One has to ask a long lead time compared with what? Compared with the
short lead time needed for the development
and market penetration of space based power satellites or the short time
needed to turn the entire planet into one giant wind farm?
"Yes, you can disagree, but I'm not interested in discussing specifics of EROEI "

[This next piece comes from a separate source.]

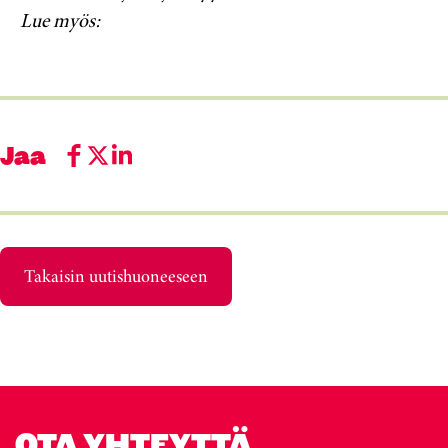
Lue myös:
Jaa
Takaisin uutishuoneeseen
OTA YHTEYTTÄ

In a ideal world energy returned on energy invested
would be be same as energy returned on money invested so the most
efficient energy source would automatically become the most popular,
but that can't happen in a place like Germany which gives huge subsidies
to "renewable" energy, much of it paid for with big taxes on nuclear
fuel that reactors use. So you end up with a distorted economy doing
idiotic things like encouraging farmers to stop growing food and make
ethanol instead which drives up food prices.
"of dilute resource"
You mean a dilute resource like solar or wind? Energy doesn't get much more diluted than that.
"enrichment."
Thorium needs no enrichment, in fact the Thorium you did out of the
ground is made up of only one isotope and is as I said almost as common
as lead.
"The issue is settled for me."
So I'm going to stick my fingers in my ears and hum, la de daw daw, I can't hear you!